Would you please repeat the lines in the listing below from the one containing "拉松品牌赛事。本届赛事全新优化赛道线路，串联苹果" through the final one, exactly as they appear?
======== RECORDED DATA ========
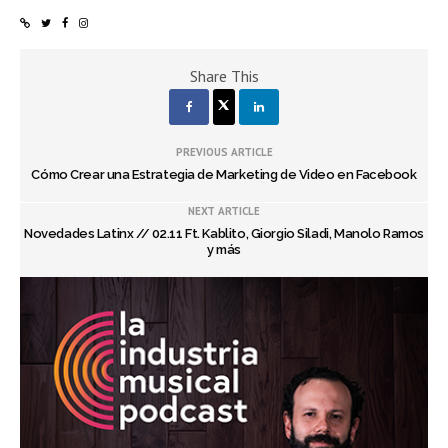
Share This
PREVIOUS ARTICLE
Cómo Crear una Estrategia de Marketing de Video en Facebook
NEXT ARTICLE
Novedades Latinx // 02.11 Ft. Kablito, Giorgio Siladi, Manolo Ramos
y más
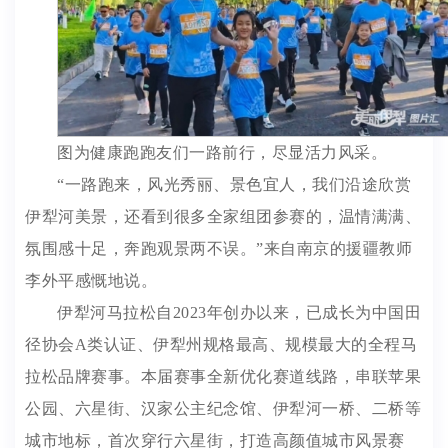
图为健康跑跑友们一路前行，尽显活力风采。
“一路跑来，风光秀丽、景色宜人，我们沿途欣赏
伊犁河美景，还看到很多全家组团参赛的，温情满满、
氛围感十足，奔跑观景两不误。”来自南京的援疆教师
李外平感慨地说。
伊犁河马拉松自2023年创办以来，已成长为中国田
径协会A类认证、伊犁州规格最高、规模最大的全程马
拉松品牌赛事。本届赛事全新优化赛道线路，串联苹果
公园、六星街、汉家公主纪念馆、伊犁河一桥、二桥等
城市地标，首次穿行六星街，打造高颜值城市风景赛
========
▶ WRITTEN SOLUTION:
拉松品牌赛事。本届赛事全新优化赛道线路，串联苹果
公园、六星街、汉家公主纪念馆、伊犁河一桥、二桥等
城市地标，首次穿行六星街，打造高颜值城市风景赛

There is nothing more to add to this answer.